Até o momento, buscou-se conter o desmatamento e a poluição penalizando seus autores. Contudo, quem vive da terra tem um olhar diferente sobre a natureza. Ao contrário dos românticos, que se encantam com a paisagem verde, a água limpa correndo e os sons suaves da mata, o homem do campo identifica áreas boas para plantar e calcula mentalmente quantas cabeças de gado pode engordar num determinado espaço ou quanto de esforço será necessário para arar e preparar o solo para sua próxima lavoura.
Na sua mente também estão os pedidos de brinquedos dos filhos, escola para pagar, consertos na casa, roupas, calçados, impostos etc., como para qualquer brasileiro. Viver do campo requer qualidades de empreendedor. É preciso planejar sozinho seu trabalho e ainda depender das condições climáticas – cada vez mais imprevisíveis – para obter um bom resultado. É preciso estar pronto para empunhar suas ferramentas debaixo de sol forte ou de chuva – ainda mais se não foi possível comprar tratores e outros maquinários para ajudar – e estudar como se financiar (ou o quanto se endividar) até a hora da colheita ou do abate.
Tudo feito direitinho, ainda resta o desafio de conseguir bons compradores. Se o resultado foi bom demais, haverá muita oferta de uma mercadoria perecível, e o preço cai, reduzindo o ganho planejado e muitas vezes colocando em risco a labuta de um ano inteiro. Em meio a tudo isso, é preciso incorporar a consciência ambiental e saber que, no planeta, escasseiam as matas e florestas, responsáveis por manter o clima, renovar o ar e limpar as águas. Assim, mesmo que as necessidades familiares pressionem, há terras que devem, sim, permanecer intocadas. Sair-se bem nessa atividade não é para qualquer um. Por isso, a migração do campo para a cidade é cada vez maior. Desde 2007, mais da metade da população mundial vive nas zonas urbanas.
Buscando conforto
Mesmo quem vive junto das florestas não conta com facilidades para obter uma vida confortável. A falta de conhecimento faz com que antigos hábitos predominem. Como o de extrair madeira sem controle ou planejamento e queimar o que resta para colocar gado em cima. Esta é a forma mais simples e imediatista que se conhece para evitar ter de migrar para o ambiente urbano.

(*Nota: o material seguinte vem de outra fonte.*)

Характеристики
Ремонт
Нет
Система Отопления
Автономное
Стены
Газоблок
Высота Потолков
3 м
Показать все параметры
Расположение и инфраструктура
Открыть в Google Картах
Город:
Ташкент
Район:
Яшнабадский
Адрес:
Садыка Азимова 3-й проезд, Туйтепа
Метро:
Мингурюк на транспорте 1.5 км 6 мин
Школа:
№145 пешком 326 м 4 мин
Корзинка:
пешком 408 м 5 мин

Na região de Silves (AM), por exemplo, os jovens precisam ir para Itacoatiara ou Manaus ao terminar o ensino médio, já que o município é muito pequeno e não oferece cursos profissionalizantes ou faculdades. Muitos optam então por pegar suas canoas e navegar rio acima ou abaixo, até encontrar um bom ponto para se instalar. Ali, ocupam a terra e extraem a madeira – que é retirada nas cheias e puxadas pelas canoas até madeireiras que as compram. Com esse pequeno capital, abrem pastos e colocam bezerros, que funcionam como uma poupança. Eles continuam a viver da pesca, de frutas e de mandioca, enquanto o gado engorda até o ponto de ser oferecido às barcaças que passam e compram os melhores bois após calcular seu peso pelo rústico método de pendurá-los por uma cinta.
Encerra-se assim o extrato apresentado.